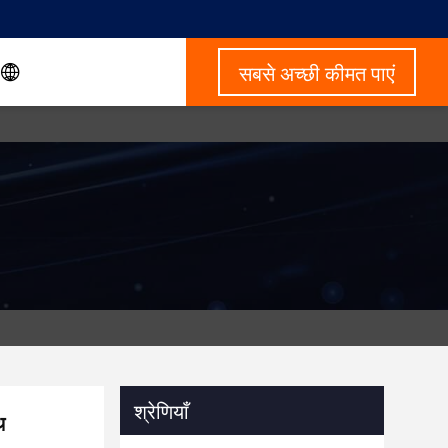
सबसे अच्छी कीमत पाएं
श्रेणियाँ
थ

==

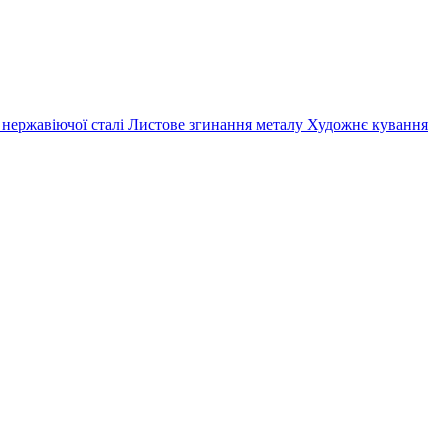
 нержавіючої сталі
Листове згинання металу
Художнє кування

» **Exercise brief**
Please, from the material above, copy only the lines from the line with "нержавіючої сталі" up to and including the line with "Художнє кування", exactly as written.

» **Result of the task**
 нержавіючої сталі
Листове згинання металу
Художнє кування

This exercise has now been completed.